## Assigned task
The records that follow are to be repeated exactly, with the pictures removed.

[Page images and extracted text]

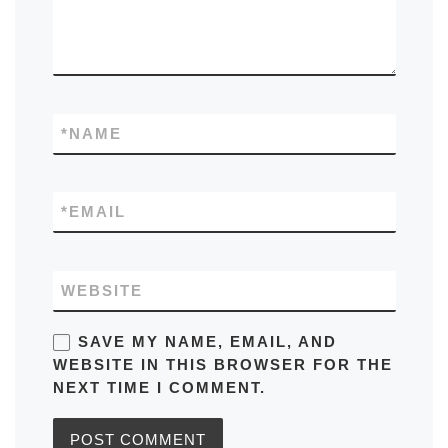
*
NAME
*
EMAIL
WEBSITE
SAVE MY NAME, EMAIL, AND
WEBSITE IN THIS BROWSER FOR THE
NEXT TIME I COMMENT.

## Answer to this exercise
*
NAME
*
EMAIL
WEBSITE
SAVE MY NAME, EMAIL, AND
WEBSITE IN THIS BROWSER FOR THE
NEXT TIME I COMMENT.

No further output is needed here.